» **WORK INSTRUCTION**
Could you retype the whole listing word for word and drop the images?

───── DATA FOR ANALYSIS

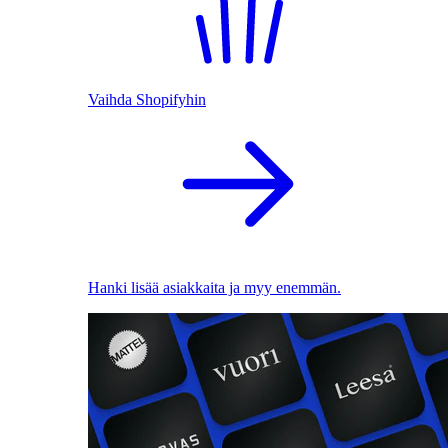
Vaihda Shopifyhin
Hanki lisää asiakkaita ja myy enemmän.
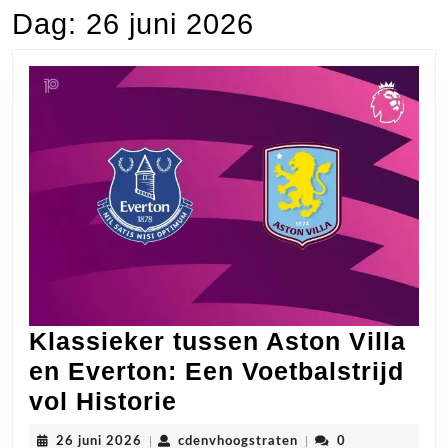
Dag:
26 juni 2026
Klassieker tussen Aston Villa
en Everton: Een Voetbalstrijd
Klassieker
vol Historie
tussen
26
cdenvhoogstraten
26 juni 2026
|
cdenvhoogstraten
|
0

──────────

» **OUTPUT FOR THIS EXERCISE**
Vaihda Shopifyhin
Hanki lisää asiakkaita ja myy enemmän.
Dag:
26 juni 2026
Klassieker tussen Aston Villa
en Everton: Een Voetbalstrijd
Klassieker
vol Historie
tussen
26
cdenvhoogstraten
26 juni 2026
|
cdenvhoogstraten
|
0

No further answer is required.